Do ask a single question with a single goal
Audience Q&A sessions typically have too many questions and too little time. If you get to ask one of these questions, limit yourself to just one. Don’t try to game the system and sneak in two questions for the price of one. Be respectful of your fellow audience members and relinquish the mic after one question.
Don’t ask binary questions (unless you really mean to)
Binary questions have two outcomes: yes or no, true or false. Are you excited? Yes. Great, next question. They require the bare minimum to be fulfilled. Most speakers I’ve seen volunteer extra information in their response, but they have to infer what the other person wants to know. Don’t make the speaker guess.

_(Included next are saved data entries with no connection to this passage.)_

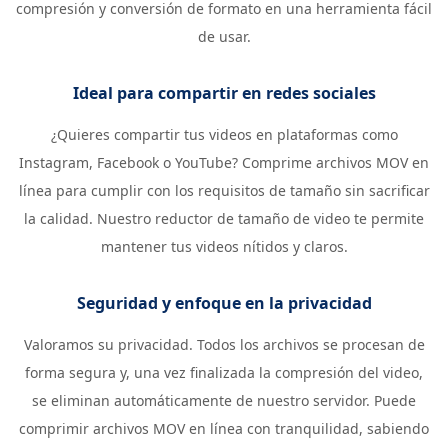
compresión y conversión de formato en una herramienta fácil
de usar.
Ideal para compartir en redes sociales
¿Quieres compartir tus videos en plataformas como
Instagram, Facebook o YouTube? Comprime archivos MOV en
línea para cumplir con los requisitos de tamaño sin sacrificar
la calidad. Nuestro reductor de tamaño de video te permite
mantener tus videos nítidos y claros.
Seguridad y enfoque en la privacidad
Valoramos su privacidad. Todos los archivos se procesan de
forma segura y, una vez finalizada la compresión del video,
se eliminan automáticamente de nuestro servidor. Puede
comprimir archivos MOV en línea con tranquilidad, sabiendo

Do ask questions that invite a story
The best insights come from stories. Start your question with what, why, or how to tease out this information. Learning that a film director is excited about a project isn’t all that interesting. But learning about their childhood spent exploring caves and forests, and how that inspired their project, is. Ask questions that invite these stories.
Don’t ask unrelated questions (unless otherwise stated)
This point may sound obvious, but I’ve seen too many good questions shot down by bad timing. If a room full of people paid to hear about X, and you ask about Y, there’s a good chance all you’ll get is, “Sorry, we’re not discussing that topic at this time.” No one wants to hear that. It’s just a few steps removed for a parent scolding a child.
Do ask questions related to the topic discussed
Staying on topic is a win-win for the entire room. You get to ask a great question, the audience learns something new, and the presenter may even update their presentation proper with the information discussed. If the presentation is more casual or open-ended, feel free to go wild. Otherwise, keep it relevant.
Making it all the way to the microphone only to instantly forget your question feels like a living nightmare. If this happens to you, cut your losses. Don’t dig yourself into a hole by improvising something on the spot. Toss out a, “Oh, sorry, my question was already addressed.” and slip away as gracefully as possible.
Jot down the beginning of your question in your phone or on a slip of paper. No need to write out the whole thing. The first few words are typically enough to jog your memory and let that momentum carry you through the rest of the question. Writing down even part of your questions also helps you codify exactly what you’re asking.